Colombo prévoit des mesures sociales encore plus sévères. Celles-ci comprennent la baisse des salaires et des retraites du secteur public, et la commercialisation et privatisation des entreprises publiques. Le gouvernement a déjà gelé les embauches dans le secteur public, réduit l’âge de la retraite, introduit des régimes de retraite volontaire et autorisé les travailleurs du secteur public à prendre des congés sans paye prolongés pour travailler à l’étranger ou dans le privé.
Selon le porte-parole du cabinet et ministre des Médias, Transports et Autoroutes, le Dr Bandula Gunawardena, le Sri Lanka devra payer 2,6 milliards de dollars de sa dette extérieure aux prêteurs multilatéraux dans la première moitié de 2023.
Wickremesinghe a déclaré que le Sri Lanka devrait rembourser une moyenne de 6 à 7 milliards de dollars de dette étrangère par an jusqu’en 2029. Cela montre clairement que les dures attaques sociales contre les masses laborieuses sont imposées par un régime qui fonctionne comme agent direct du capital financier mondial.
Les principaux partis d’opposition – Samagi Jana Balavegaya (SJB), Janatha Vimukthi Peramuna (JVP) et l’Alliance nationale tamoule (TNA) – critiquent le gouvernement avec démagogie. Leurs dénonciations sont fallacieuses et visent à exploiter et contenir politiquement l’opposition de masse montante.

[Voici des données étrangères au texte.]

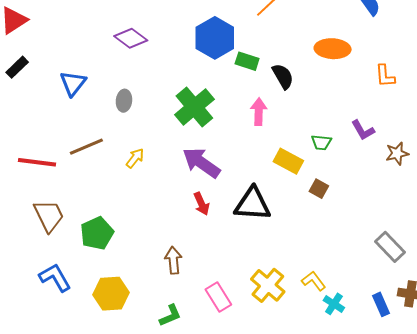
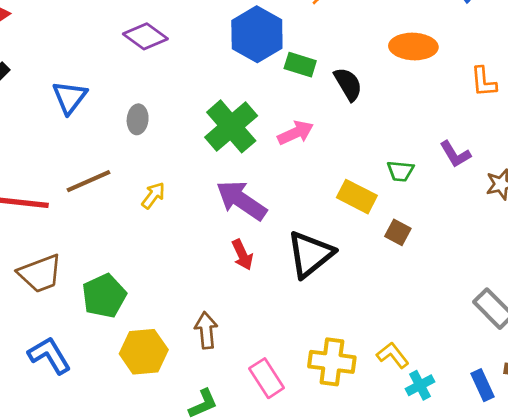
pink arrow: (259, 112) -> (295, 133), moved, turned 64
black triangle: (253, 204) -> (310, 254), turned -42
brown trapezoid: (49, 216) -> (40, 273), turned 96
yellow cross: (268, 285) -> (332, 362), turned -32
yellow hexagon: (111, 294) -> (144, 352), moved
cyan cross: (334, 304) -> (420, 385), turned 30

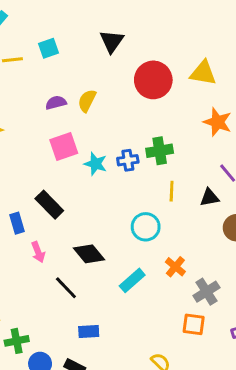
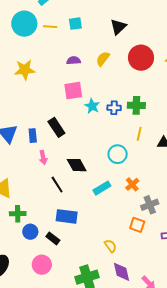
yellow semicircle: (87, 101) -> (103, 59), moved
blue rectangle: (89, 331) -> (67, 216), size x1.5

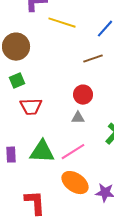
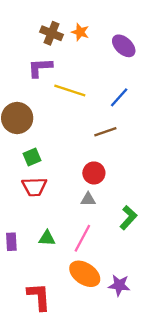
green square: (17, 81) -> (32, 157), moved
green triangle: (42, 152) -> (47, 238), size x0.6
pink line: (73, 152) -> (82, 238), turned -30

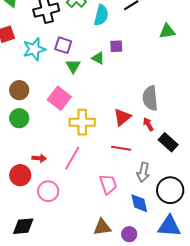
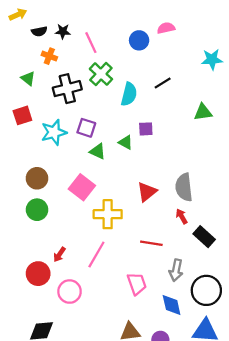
green triangle: (73, 66) -> (98, 151), turned -35
red triangle: (122, 117) -> (147, 192), moved
red arrow: (39, 158) -> (59, 255), turned 120

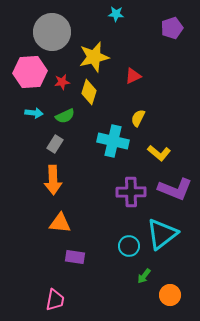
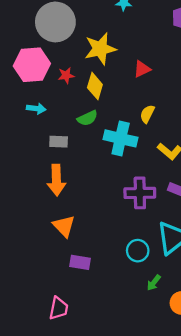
green semicircle: (65, 116) -> (87, 118), moved
gray rectangle: (55, 144) -> (59, 142), turned 60
orange triangle: (60, 223) -> (64, 226), turned 40

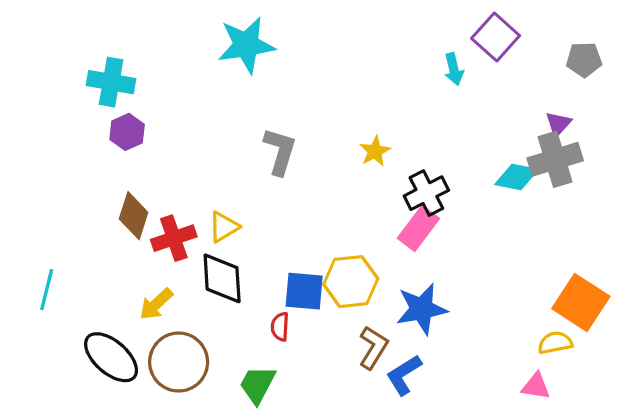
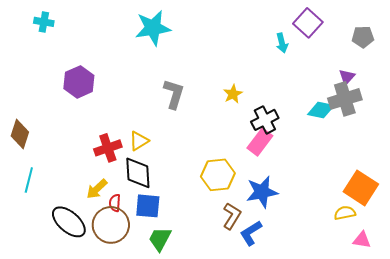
cyan cross: (111, 82) -> (44, 22), moved, size x0.7
purple hexagon: (127, 132) -> (79, 82), size x1.4
brown diamond: (134, 216) -> (20, 134), moved
blue square: (304, 291) -> (148, 206), moved
red semicircle: (280, 327) -> (115, 203), moved
pink triangle: (536, 386) -> (362, 240), moved

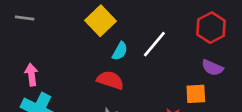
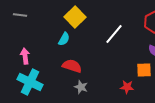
cyan semicircle: (120, 51) -> (64, 39), moved
red semicircle: (110, 80) -> (72, 66), moved

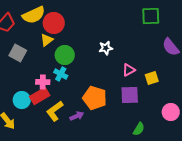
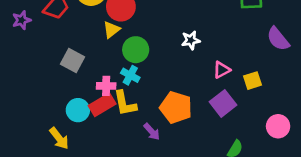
gray square: (18, 53) -> (73, 60), moved
purple square: (130, 95) -> (223, 103), turned -36
yellow L-shape: (55, 111) -> (125, 103), moved, turned -65
purple arrow: (77, 116) -> (152, 132), turned 72

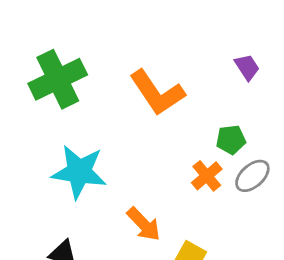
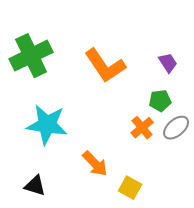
purple trapezoid: (247, 67) -> (168, 63), moved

La classe ouvrière est entrée en lutte contre le gouvernement à la fin de 2022. Le 15 mars, environ un demi-million de travailleurs des secteurs public et privé de tout le pays ont participé à des grèves et manifestations s’opposant aux mesures d’austérité du gouvernement et défiant les ordonnances anti-grève sur les services essentiels. Ce mouvement grandissant s’inscrit dans une lutte croissante de la classe ouvrière internationale, comme on peut le voir en France, au Royaume-Uni et aux États-Unis.
Si les syndicats ont été contraints d'appeler à des grèves et à des manifestations, celles-ci se limitent à des événements d'une journée. Tout comme les partis parlementaires d'opposition, ils n'ont pas de différences fondamentales avec les diktats du FMI et tentent d'enchaîner les travailleurs à l'agenda électoral des partis parlementaires d'opposition.
Le gouvernement, les partis d’opposition et les syndicats craignent tous que la colère croissante de la classe ouvrière ne débouche sur le type de mouvement qui, l’année dernière, a chassé Gotabhaya Rajapakse de la présidence. Ayant tiré les leçons du soulèvement de masse de l’année dernière contre Rajapakse, Wickremesinghe utilise l’appareil d’État – la police, l’armée et des lois draconiennes, dont les ordonnances de service essentiel – contre les manifestations et les grèves.
La classe ouvrière a besoin de sa propre stratégie pour contrer cet assaut capitaliste. Pour cela, les travailleurs doivent prendre eux-mêmes en main la lutte pour leurs droits sociaux et démocratiques. Ils ne peuvent le faire que par la formation de leurs propres comités d’action, indépendants de tous les partis et syndicats capitalistes, sur chaque lieu de travail, dans chaque usine, plantation et quartier et parmi les pauvres des zones rurales.
Le Parti de l’égalité socialiste (SEP/PES) appelle à un Congrès démocratique et socialiste des travailleurs et des masses rurales, qui se composera des représentants démocratiquement élus des comités d’action des travailleurs et des pauvres ruraux de tout le pays. L’objectif de ce congrès est de faire avancer la lutte pour un gouvernement ouvrier et paysan appliquant une politique socialiste. Cela fera partie de la lutte plus large pour le socialisme en Asie du Sud et à l’international, lutte qui nécessite l’unité de la classe ouvrière sri-lankaise avec ses frères et sœurs de classe dans cette région et dans le monde. Nous invitons instamment les travailleurs et les jeunes à se battre pour cette perspective.